Третий и четвертый приказы извещали о взятии под контроль всех продовольственных запасов и об организации санитарных частей. В связи с чем, все излишки продовольствия на городских и торговых складах брались под охрану, а людей, сведущих в медицине призывали незамедлительно прибыть в городскую больницу.

Пятый приказ предназначался для станиц, и войсковой атаман объявлял о всеобщей мобилизации всех казаков в возрасте от семнадцати до пятидесяти лет. Казакам предписывалось сколачиваться в отряды под командованием своих атаманов и полковых офицеров, и бить красногвардейцев с изменниками-голубовцами там, где это только возможно. Тем самым, отвлекать силы противника от столицы и способствовать ее скорейшей деблокаде.

Так, всего за несколько часов, были решены самые первостепенные вопросы. Однако было еще кое-что, что стоило обсудить, а именно, участие церкви в деле обороны города. Как нам стало известно, в захваченном большевиками Ростове, начались массовые репрессии. Было объявлено о регистрации всех находящихся в городе офицеров, и те, как стадо баранов, сами приходили на убой и являлись в дом купца Парамонова, где размещался штаб Ростово-Нахичеванского РВК и прибывшие с Сиверсом чекисты. Разумеется, офицеров тут же хватали под белы рученьки и кидали в тюрьму, а что было дальше, понятно любому здравомыслящему человеку, пожалте к стеночке, господа. И ладно, офицеры, но страдали и члены их семей, женщины и дети, а вчера, на воротах храма Преполовения был повешен протоирей Часовников, а по всему городу, уничтожено порядка двадцати священнослужителей. По доходившим к нам обрывочным сведениям и слухам, в течении только одного дня, в Ростове было убито около полутысячи человек.

Война видоизменялась и теперь, вопрос уже шел не о партизанских действиях и отдельных стычках, а о полном уничтожении противника. Кто и кого переборет, не ясно, а православная церковь влияние в обществе имеет огромное, и привлечь ее на свою сторону, было бы очень для нас выгодно, ведь в одном только Новочеркасске более четырехсот священнослужителей. Думали не долго, и постановили, отправить к архиерею Гермогену и архиепископу Донскому и Новочеркасскому Митрофану, которые находились в городе, войскового атамана Назарова, который должен был объяснить им все положение дел и постараться поднять церковь на борьбу с красной чумой.

Расходились уже глубоко за полночь, ночь пролетела быстро, а с утра события понеслись вперед огромными скачками. Серьезных боевых действий на линии обороны города как таковых не было - красногвардейцы ограничивались только разведкой и обстрелом городских предместий из орудий, а голубовцы закрепились в Бессергеневской и носа оттуда не казали. Видимо, враги подтягивали к Новочеркасску свои основные силы, и весь этот день у нашего руководства ушел на организационные вопросы.

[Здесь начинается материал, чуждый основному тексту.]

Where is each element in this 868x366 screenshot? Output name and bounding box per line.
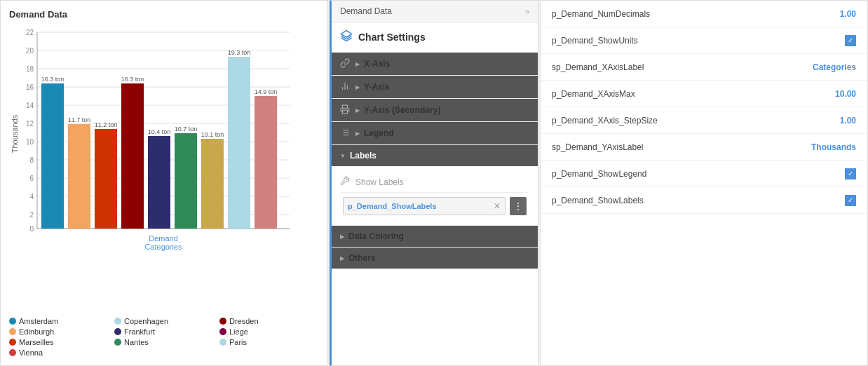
- prop-row-stepsize: p_Demand_XAxis_StepSize 1.00: [541, 107, 867, 134]
- settings-nav: ▶ X-Axis ▶ Y-Axis: [332, 53, 538, 365]
- wrench-icon: [340, 176, 350, 188]
- show-labels-text: Show Labels: [355, 177, 404, 187]
- y-axis-sec-expand-icon: ▶: [355, 107, 360, 114]
- svg-text:14.9 ton: 14.9 ton: [255, 88, 278, 95]
- prop-value-stepsize[interactable]: 1.00: [840, 116, 856, 126]
- svg-text:19.3 ton: 19.3 ton: [228, 49, 251, 56]
- bar-nantes[interactable]: [175, 133, 197, 229]
- prop-row-yaxislabel: sp_Demand_YAxisLabel Thousands: [541, 134, 867, 161]
- prop-name-stepsize: p_Demand_XAxis_StepSize: [552, 116, 840, 126]
- svg-text:16.3 ton: 16.3 ton: [41, 76, 65, 83]
- list-icon: [340, 128, 350, 139]
- svg-text:2: 2: [29, 211, 34, 219]
- prop-value-xaxismax[interactable]: 10.00: [835, 89, 856, 99]
- legend-dresden: Dresden: [219, 317, 319, 325]
- x-axis-title-line1: Demand: [149, 234, 178, 243]
- svg-text:16.3 ton: 16.3 ton: [121, 76, 144, 83]
- layers-icon: [340, 29, 353, 45]
- chart-area: Thousands 22 20 18 16 14 12 10 8: [9, 25, 319, 357]
- bar-amsterdam[interactable]: [41, 83, 64, 229]
- bar-paris[interactable]: [255, 96, 277, 229]
- param-input-wrapper[interactable]: p_Demand_ShowLabels ✕: [343, 197, 506, 215]
- prop-row-xaxismax: p_Demand_XAxisMax 10.00: [541, 81, 867, 107]
- legend-expand-icon: ▶: [355, 130, 360, 137]
- settings-header-arrow: »: [525, 7, 529, 15]
- svg-rect-39: [343, 110, 348, 114]
- others-expand-icon: ▶: [340, 255, 344, 262]
- y-axis-label: Thousands: [11, 114, 19, 153]
- prop-checkbox-showlegend[interactable]: ✓: [845, 168, 856, 179]
- labels-collapse-icon: ▼: [340, 153, 346, 159]
- settings-header-title: Demand Data: [340, 6, 392, 16]
- bar-liege[interactable]: [201, 139, 224, 229]
- prop-name-showlabels: p_Demand_ShowLabels: [552, 196, 845, 205]
- prop-row-xaxislabel: sp_Demand_XAxisLabel Categories: [541, 54, 867, 81]
- svg-text:10.1 ton: 10.1 ton: [201, 131, 224, 138]
- bar-frankfurt[interactable]: [121, 83, 144, 229]
- bar-dresden[interactable]: [148, 136, 170, 229]
- prop-value-yaxislabel[interactable]: Thousands: [811, 142, 856, 152]
- nav-item-others[interactable]: ▶ Others: [332, 248, 538, 269]
- svg-text:10: 10: [26, 138, 34, 146]
- nav-item-y-axis[interactable]: ▶ Y-Axis: [332, 76, 538, 99]
- legend-amsterdam: Amsterdam: [9, 317, 109, 325]
- nav-item-x-axis[interactable]: ▶ X-Axis: [332, 53, 538, 76]
- prop-name-xaxismax: p_Demand_XAxisMax: [552, 89, 835, 99]
- legend-marseilles: Marseilles: [9, 338, 109, 346]
- svg-text:11.2 ton: 11.2 ton: [95, 121, 118, 128]
- prop-name-numdecimals: p_Demand_NumDecimals: [552, 9, 840, 19]
- settings-panel: Demand Data » Chart Settings ▶ X-Axis: [330, 0, 538, 366]
- prop-checkbox-showunits[interactable]: ✓: [845, 35, 856, 46]
- bar-copenhagen[interactable]: [228, 57, 250, 229]
- labels-header[interactable]: ▼ Labels: [332, 145, 538, 166]
- chart-settings-title-row: Chart Settings: [332, 22, 538, 53]
- svg-text:20: 20: [26, 47, 34, 55]
- prop-checkbox-showlabels[interactable]: ✓: [845, 195, 856, 206]
- x-axis-expand-icon: ▶: [355, 61, 360, 67]
- svg-text:6: 6: [29, 175, 34, 182]
- nav-item-legend[interactable]: ▶ Legend: [332, 122, 538, 145]
- labels-body: Show Labels p_Demand_ShowLabels ✕ ⋮: [332, 166, 538, 225]
- param-row: p_Demand_ShowLabels ✕ ⋮: [340, 193, 529, 219]
- param-clear-icon[interactable]: ✕: [494, 201, 501, 211]
- link-icon: [340, 58, 350, 69]
- chart-legend: Amsterdam Copenhagen Dresden Edinburgh F…: [9, 317, 319, 357]
- data-coloring-expand-icon: ▶: [340, 233, 344, 240]
- svg-text:10.7 ton: 10.7 ton: [175, 126, 198, 133]
- print-icon: [340, 104, 350, 116]
- nav-item-data-coloring[interactable]: ▶ Data Coloring: [332, 226, 538, 248]
- param-menu-button[interactable]: ⋮: [510, 197, 527, 215]
- legend-edinburgh: Edinburgh: [9, 327, 109, 336]
- legend-copenhagen: Copenhagen: [114, 317, 214, 325]
- prop-row-numdecimals: p_Demand_NumDecimals 1.00: [541, 1, 867, 27]
- nav-label-data-coloring: Data Coloring: [348, 231, 404, 241]
- svg-text:16: 16: [26, 83, 34, 91]
- nav-item-y-axis-secondary[interactable]: ▶ Y-Axis (Secondary): [332, 99, 538, 122]
- prop-row-showunits: p_Demand_ShowUnits ✓: [541, 27, 867, 54]
- properties-panel: p_Demand_NumDecimals 1.00 p_Demand_ShowU…: [540, 0, 868, 366]
- prop-row-showlegend: p_Demand_ShowLegend ✓: [541, 161, 867, 187]
- nav-label-y-axis: Y-Axis: [364, 82, 390, 92]
- legend-nantes: Nantes: [114, 338, 214, 346]
- labels-section: ▼ Labels Show Labels p_Demand_ShowLabels…: [332, 145, 538, 226]
- prop-name-showunits: p_Demand_ShowUnits: [552, 36, 845, 46]
- x-axis-title-line2: Categories: [144, 243, 182, 251]
- nav-label-y-axis-secondary: Y-Axis (Secondary): [364, 105, 440, 115]
- chart-icon: [340, 81, 350, 93]
- bar-marseilles[interactable]: [95, 129, 117, 229]
- svg-text:11.7 ton: 11.7 ton: [68, 116, 91, 123]
- prop-value-xaxislabel[interactable]: Categories: [813, 62, 856, 72]
- chart-title: Demand Data: [9, 9, 319, 20]
- bar-edinburgh[interactable]: [68, 124, 90, 229]
- svg-text:4: 4: [29, 193, 34, 201]
- param-input-text: p_Demand_ShowLabels: [348, 202, 494, 210]
- chart-panel: Demand Data Thousands 22 20 18 16 14: [0, 0, 328, 366]
- settings-header: Demand Data »: [332, 1, 538, 22]
- prop-name-xaxislabel: sp_Demand_XAxisLabel: [552, 62, 813, 72]
- chart-settings-title: Chart Settings: [358, 32, 426, 43]
- legend-liege: Liege: [219, 327, 319, 336]
- prop-value-numdecimals[interactable]: 1.00: [840, 9, 856, 19]
- svg-text:0: 0: [29, 225, 34, 233]
- nav-label-x-axis: X-Axis: [364, 59, 390, 69]
- prop-name-yaxislabel: sp_Demand_YAxisLabel: [552, 142, 811, 152]
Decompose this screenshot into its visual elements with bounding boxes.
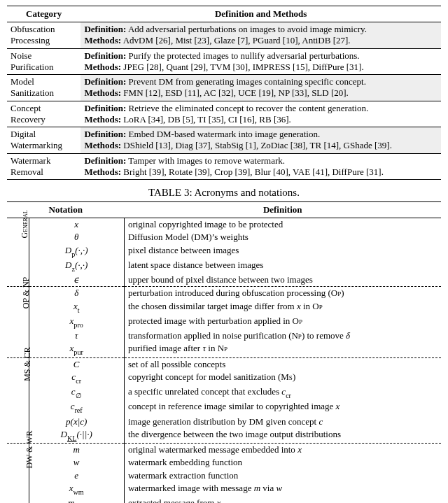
notation-cell: ϵ — [29, 274, 124, 287]
definition-cell: set of all possible concepts — [124, 357, 441, 371]
table-row: crefconcept in reference image similar t… — [7, 400, 441, 415]
notation-cell: θ — [29, 231, 124, 243]
table-row: mwmextracted message from xwm — [7, 497, 441, 503]
notation-cell: C — [29, 357, 124, 371]
table-row: WatermarkRemovalDefinition: Tamper with … — [7, 153, 441, 180]
category-cell: ConceptRecovery — [7, 101, 80, 127]
table-row: ewatermark extraction function — [7, 469, 441, 482]
table-row: MS & CRCset of all possible concepts — [7, 357, 441, 371]
table-row: DW & WRmoriginal watermarked message emb… — [7, 444, 441, 457]
header-definition2: Definition — [124, 202, 441, 218]
definition-cell: original watermarked message embedded in… — [124, 444, 441, 457]
notation-cell: Dp(·,·) — [29, 244, 124, 259]
notation-cell: δ — [29, 287, 124, 300]
table-row: c∅a specific unrelated concept that excl… — [7, 385, 441, 400]
notation-cell: e — [29, 469, 124, 482]
definition-cell: protected image with perturbation applie… — [124, 315, 441, 330]
definition-cell: transformation applied in noise purifica… — [124, 330, 441, 342]
header-category: Category — [7, 6, 80, 22]
definition-cell: the divergence between the two image out… — [124, 428, 441, 444]
definition-cell: watermark embedding function — [124, 456, 441, 469]
definition-cell: Definition: Tamper with images to remove… — [80, 153, 441, 180]
notation-cell: mwm — [29, 497, 124, 503]
category-cell: WatermarkRemoval — [7, 153, 80, 180]
table-row: ModelSanitizationDefinition: Prevent DM … — [7, 75, 441, 101]
table-caption: TABLE 3: Acronyms and notations. — [7, 187, 441, 199]
definition-cell: latent space distance between images — [124, 259, 441, 274]
definition-cell: a specific unrelated concept that exclud… — [124, 385, 441, 400]
definition-cell: pixel distance between images — [124, 244, 441, 259]
table-row: θDiffusion Model (DM)’s weights — [7, 231, 441, 243]
notation-cell: ccr — [29, 371, 124, 385]
notation-cell: m — [29, 444, 124, 457]
definition-cell: Definition: Add adversarial perturbation… — [80, 22, 441, 49]
definition-cell: image generation distribution by DM give… — [124, 416, 441, 428]
notation-cell: x — [29, 218, 124, 232]
table-row: xpurpurified image after τ in Np — [7, 342, 441, 357]
table-row: p(x|c)image generation distribution by D… — [7, 416, 441, 428]
definition-cell: extracted message from xwm — [124, 497, 441, 503]
definition-cell: Definition: Purify the protected images … — [80, 48, 441, 75]
notation-cell: τ — [29, 330, 124, 342]
notation-cell: DKL(·||·) — [29, 428, 124, 444]
table-row: τtransformation applied in noise purific… — [7, 330, 441, 342]
table-row: NoisePurificationDefinition: Purify the … — [7, 48, 441, 75]
table-row: ObfuscationProcessingDefinition: Add adv… — [7, 22, 441, 49]
definition-cell: upper bound of pixel distance between tw… — [124, 274, 441, 287]
definition-cell: the chosen dissimilar target image diffe… — [124, 300, 441, 315]
table-row: ccrcopyright concept for model sanitizat… — [7, 371, 441, 385]
notation-cell: xpur — [29, 342, 124, 357]
categories-table: Category Definition and Methods Obfuscat… — [7, 6, 441, 180]
notation-cell: cref — [29, 400, 124, 415]
notation-cell: w — [29, 456, 124, 469]
definition-cell: watermarked image with message m via w — [124, 482, 441, 497]
table-row: OP & NPδperturbation introduced during o… — [7, 287, 441, 300]
table-row: Dp(·,·)pixel distance between images — [7, 244, 441, 259]
definition-cell: Definition: Embed DM-based watermark int… — [80, 127, 441, 154]
category-cell: DigitalWatermarking — [7, 127, 80, 154]
table-row: xproprotected image with perturbation ap… — [7, 315, 441, 330]
table-row: Generalxoriginal copyrighted image to be… — [7, 218, 441, 232]
header-definition: Definition and Methods — [80, 6, 441, 22]
table-row: ϵupper bound of pixel distance between t… — [7, 274, 441, 287]
notation-cell: xwm — [29, 482, 124, 497]
definition-cell: concept in reference image similar to co… — [124, 400, 441, 415]
notation-cell: c∅ — [29, 385, 124, 400]
definition-cell: Diffusion Model (DM)’s weights — [124, 231, 441, 243]
table-row: DKL(·||·)the divergence between the two … — [7, 428, 441, 444]
group-label: DW & WR — [7, 444, 29, 503]
table-row: DigitalWatermarkingDefinition: Embed DM-… — [7, 127, 441, 154]
table-row: ConceptRecoveryDefinition: Retrieve the … — [7, 101, 441, 127]
category-cell: NoisePurification — [7, 48, 80, 75]
definition-cell: original copyrighted image to be protect… — [124, 218, 441, 232]
table-row: xtthe chosen dissimilar target image dif… — [7, 300, 441, 315]
definition-cell: copyright concept for model sanitization… — [124, 371, 441, 385]
notation-cell: p(x|c) — [29, 416, 124, 428]
notation-cell: Dz(·,·) — [29, 259, 124, 274]
table-row: wwatermark embedding function — [7, 456, 441, 469]
notations-table: Notation Definition Generalxoriginal cop… — [7, 201, 441, 503]
definition-cell: Definition: Retrieve the eliminated conc… — [80, 101, 441, 127]
definition-cell: purified image after τ in Np — [124, 342, 441, 357]
definition-cell: Definition: Prevent DM from generating i… — [80, 75, 441, 101]
definition-cell: watermark extraction function — [124, 469, 441, 482]
table-row: xwmwatermarked image with message m via … — [7, 482, 441, 497]
notation-cell: xpro — [29, 315, 124, 330]
table-row: Dz(·,·)latent space distance between ima… — [7, 259, 441, 274]
category-cell: ObfuscationProcessing — [7, 22, 80, 49]
category-cell: ModelSanitization — [7, 75, 80, 101]
definition-cell: perturbation introduced during obfuscati… — [124, 287, 441, 300]
notation-cell: xt — [29, 300, 124, 315]
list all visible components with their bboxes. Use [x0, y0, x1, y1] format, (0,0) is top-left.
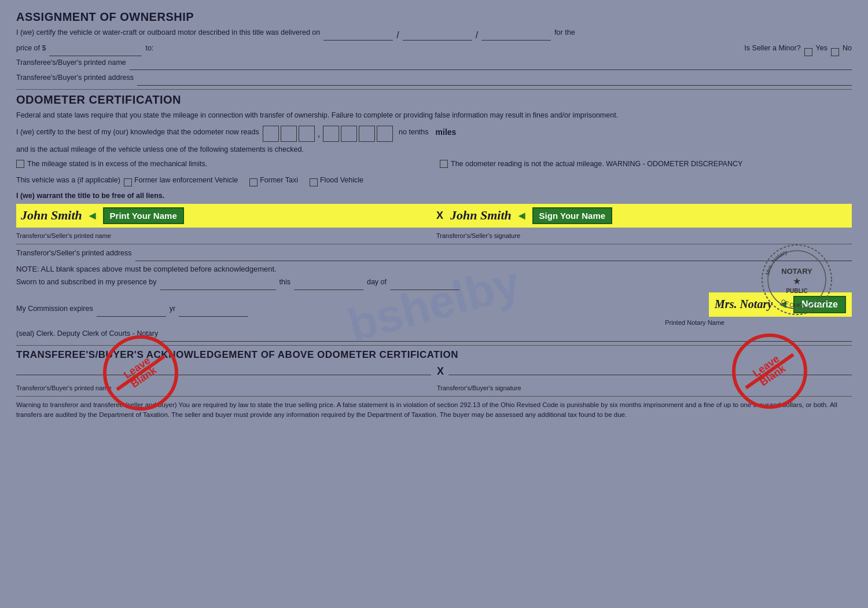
- this-text: this: [279, 277, 290, 288]
- x-marker-signature: X: [436, 210, 443, 222]
- seller-signature-sublabel: Transferor's/Seller's signature: [436, 232, 520, 239]
- warrant-title-label: I (we) warrant the title to be free of a…: [16, 191, 852, 202]
- seller-sublabels-row: Transferor's/Seller's printed name Trans…: [16, 230, 852, 240]
- assignment-intro-text: I (we) certify the vehicle or water-craf…: [16, 27, 320, 38]
- former-taxi-label: Former Taxi: [260, 175, 298, 186]
- commission-line: [97, 309, 166, 317]
- seller-signature-sublabel-container: Transferor's/Seller's signature: [436, 230, 852, 240]
- odometer-reads-text: I (we) certify to the best of my (our) k…: [16, 127, 259, 138]
- leave-blank-circle-1: Leave Blank: [100, 332, 181, 416]
- date-field: [323, 32, 393, 41]
- print-your-name-label: Print Your Name: [103, 207, 184, 224]
- leave-blank-svg-2: Leave Blank: [729, 331, 810, 412]
- seller-signature-value: John Smith: [450, 208, 512, 223]
- odometer-box-1: [263, 126, 279, 142]
- former-law-checkbox[interactable]: [124, 178, 132, 186]
- commission-notarize-row: My Commission expires yr Mrs. Notary ◄ N…: [16, 292, 852, 317]
- sign-your-name-label: Sign Your Name: [532, 207, 612, 224]
- leave-blank-svg-1: Leave Blank: [100, 332, 181, 413]
- printed-notary-name-sublabel: Printed Notary Name: [665, 319, 724, 326]
- buyer-ack-name-sublabel-container: Transferor's/Buyer's printed name: [16, 382, 431, 393]
- mileage-excess-group: The mileage stated is in excess of the m…: [16, 159, 428, 172]
- notary-section-wrapper: Mrs. Notary NOTARY ★ PUBLIC OF OHIO: [16, 248, 852, 342]
- yr-label: yr: [170, 303, 175, 314]
- seller-printed-name-sublabel: Transferor's/Seller's printed name: [16, 232, 111, 239]
- notary-stamp-star: ★: [793, 276, 801, 286]
- odometer-discrepancy-group: The odometer reading is not the actual m…: [440, 159, 852, 172]
- odometer-discrepancy-label: The odometer reading is not the actual m…: [451, 159, 742, 170]
- odometer-reading-row: I (we) certify to the best of my (our) k…: [16, 126, 852, 142]
- odometer-box-2: [281, 126, 297, 142]
- former-taxi-option: Former Taxi: [249, 175, 298, 188]
- miles-label: miles: [436, 126, 457, 138]
- buyer-address-row: Transferee's/Buyer's printed address: [16, 72, 852, 86]
- former-taxi-checkbox[interactable]: [249, 178, 258, 186]
- sworn-name-line: [160, 282, 276, 290]
- odometer-box-6: [359, 126, 375, 142]
- seller-printed-name-sublabel-container: Transferor's/Seller's printed name: [16, 230, 432, 240]
- sworn-text: Sworn to and subscribed in my presence b…: [16, 277, 157, 288]
- yr-line: [179, 309, 248, 317]
- delivery-row: I (we) certify the vehicle or water-craf…: [16, 27, 852, 41]
- odometer-boxes-group: ,: [263, 126, 393, 142]
- former-law-option: Former law enforcement Vehicle: [124, 175, 238, 188]
- divider2: [16, 244, 852, 244]
- seller-printed-name-value: John Smith: [21, 208, 82, 223]
- note-text: NOTE: ALL blank spaces above must be com…: [16, 263, 852, 275]
- to-label: to:: [145, 43, 153, 54]
- buyer-address-label: Transferee's/Buyer's printed address: [16, 72, 134, 83]
- vehicle-options-group: Former law enforcement Vehicle Former Ta…: [124, 175, 363, 188]
- assignment-title: ASSIGNMENT OF OWNERSHIP: [16, 10, 852, 24]
- flood-vehicle-option: Flood Vehicle: [310, 175, 363, 188]
- buyer-name-leave-blank-section: Leave Blank: [16, 367, 431, 375]
- price-label: price of $: [16, 43, 46, 54]
- leave-blank-circle-2: Leave Blank: [729, 331, 810, 414]
- notary-stamp-text-notary: NOTARY: [781, 267, 812, 276]
- no-tenths-label: no tenths: [399, 127, 428, 138]
- odometer-title: ODOMETER CERTIFICATION: [16, 93, 852, 107]
- flood-vehicle-checkbox[interactable]: [310, 178, 318, 186]
- mileage-excess-label: The mileage stated is in excess of the m…: [27, 159, 207, 170]
- yes-checkbox[interactable]: [804, 48, 812, 56]
- vehicle-options-row: This vehicle was a (if applicable) Forme…: [16, 175, 852, 188]
- date-year-field: [481, 32, 551, 41]
- odometer-text2: and is the actual mileage of the vehicle…: [16, 144, 852, 155]
- notary-stamp-svg: Mrs. Notary NOTARY ★ PUBLIC OF OHIO: [759, 242, 834, 317]
- name-signature-highlight-row: John Smith ◄ Print Your Name X John Smit…: [16, 204, 852, 228]
- buyer-ack-sig-sublabel: Transferor's/Buyer's signature: [437, 384, 521, 391]
- svg-text:OF OHIO: OF OHIO: [780, 298, 804, 309]
- buyer-name-label: Transferee's/Buyer's printed name: [16, 57, 126, 68]
- vehicle-was-label: This vehicle was a (if applicable): [16, 175, 120, 186]
- buyer-name-line: [130, 62, 852, 70]
- notary-stamp-text-public: PUBLIC: [786, 288, 807, 294]
- print-arrow-icon: ◄: [87, 209, 98, 222]
- day-of-text: day of: [367, 277, 387, 288]
- buyer-ack-name-line: [16, 367, 431, 375]
- no-label: No: [843, 43, 852, 54]
- odometer-box-4: [323, 126, 339, 142]
- acknowledgement-form-row: Leave Blank X Leave Blank: [16, 365, 852, 378]
- seller-address-label: Transferor's/Seller's printed address: [16, 248, 132, 259]
- mileage-excess-checkbox[interactable]: [16, 160, 24, 168]
- odometer-comma: ,: [318, 129, 320, 139]
- buyer-sig-leave-blank-section: X Leave Blank: [437, 365, 852, 378]
- buyer-ack-name-sublabel: Transferor's/Buyer's printed name: [16, 384, 112, 391]
- sign-arrow-icon: ◄: [516, 209, 528, 222]
- odometer-box-5: [341, 126, 357, 142]
- odometer-discrepancy-checkbox[interactable]: [440, 160, 448, 168]
- odometer-box-3: [299, 126, 315, 142]
- no-checkbox[interactable]: [831, 48, 839, 56]
- seller-name-section: John Smith ◄ Print Your Name: [21, 207, 432, 224]
- day-line: [294, 282, 363, 290]
- seller-address-line: [135, 253, 852, 261]
- yes-label: Yes: [816, 43, 827, 54]
- commission-text: My Commission expires: [16, 303, 93, 314]
- divider1: [16, 89, 852, 90]
- price-field: [49, 48, 142, 56]
- seller-address-row: Transferor's/Seller's printed address: [16, 248, 852, 261]
- sworn-row: Sworn to and subscribed in my presence b…: [16, 277, 852, 290]
- no-tenths-group: no tenths: [399, 127, 428, 140]
- date-month-field: [403, 32, 472, 41]
- seller-signature-section: X John Smith ◄ Sign Your Name: [436, 207, 847, 224]
- former-law-label: Former law enforcement Vehicle: [134, 175, 238, 186]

В полдень, уже отпечатанные приказы Совета Обороны и Войскового Круга были расклеены по городу, и он забурлил. Генерал Смирнов, еще ночью принявший свое назначение, в течении двух часов собрал вокруг себя отряд в сто бойцов и, уже с утра, патрули милиции, разойдясь по Новочеркасску, приступили к ликвидации окопавшихся в столице большевистских ячеек. Поначалу, дела у милиционеров были не очень хороши и люди не везде, отнеслись с пониманием к тому, что они делают. Однако в полдень произошло событие, которое окончательно и бесповоротно склонило симпатии горожан на нашу сторону и попрятавшихся по тайникам и явочным квартирам революционеров, выдавали самые обычные домохозяйки и их соседи. Событие это - молебен архиерея Гермогена "о даровании победы" казачьему оружию и всему православному воинству, и его речь перед народом. Я в то время находился неподалеку, спешил на один из интендантских складов, где обнаружились большие запасы неучтенного вещевого довольствия и боеприпасов, проезжал мимо собора, застрял в толпе и часть речи почтенного седовласого старца в черном клобуке и с посохом в руках, услышал лично.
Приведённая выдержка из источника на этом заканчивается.